Step 2: Repository clone
Your GitHub repository is cloned into the container. Codex gets a full copy of your codebase to work with.
Step 3: Environment setup
Dependencies are installed and tools are configured based on your AGENTS.md file or detected project configuration.
Step 4: Task execution
Codex reads code, plans changes, writes new code, and runs your test suite to verify everything works.
Step 5: Pull request creation
Changes are committed, pushed to a new branch, and a pull request is opened on GitHub for your review.
0
Risk to your local machine
0%
Isolated execution
0
PR per completed task
Cloud sandbox vs. local execution: what is the difference?
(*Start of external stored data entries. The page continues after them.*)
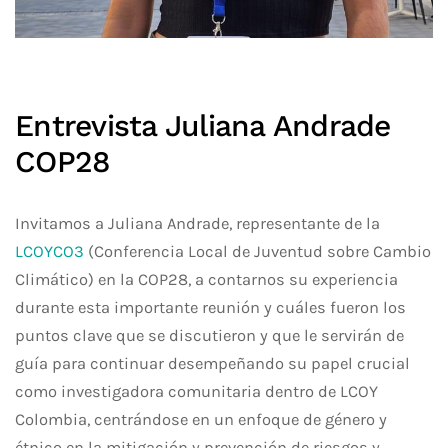
Entrevista Juliana Andrade
COP28
Invitamos a Juliana Andrade, representante de la
LCOYCO3
(Conferencia Local de Juventud sobre Cambio
Climático) en la COP28, a contarnos su experiencia
durante esta importante reunión y cuáles fueron los
puntos clave que se discutieron y que le servirán de
guía para continuar desempeñando su papel crucial
como investigadora comunitaria dentro de LCOY
Colombia, centrándose en un enfoque de género y
étnico en la mitigación y prevención de riesgos y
Local tools like Claude Code and Cursor run directly on your computer. They can access your files, databases, local servers, and terminal. This is powerful but means they can also modify or break things. Codex takes the opposite approach: everything runs in a disposable cloud container. This is safer (nothing on your machine is touched) but also more restrictive (no access to local resources). The right choice depends on your workflow. If you need access to a local database or custom tooling, a local agent is better. If you want maximum safety and a clean separation between AI work and your environment, cloud execution is the better fit.
Network restrictions during execution
Once task execution begins, the container has no internet access. Codex cannot download new packages, call external APIs, or fetch resources from the web. All dependencies must be installed during the setup phase (configured via AGENTS.md). If your task requires a package that is not in your project's dependency file, add it to your setup commands first.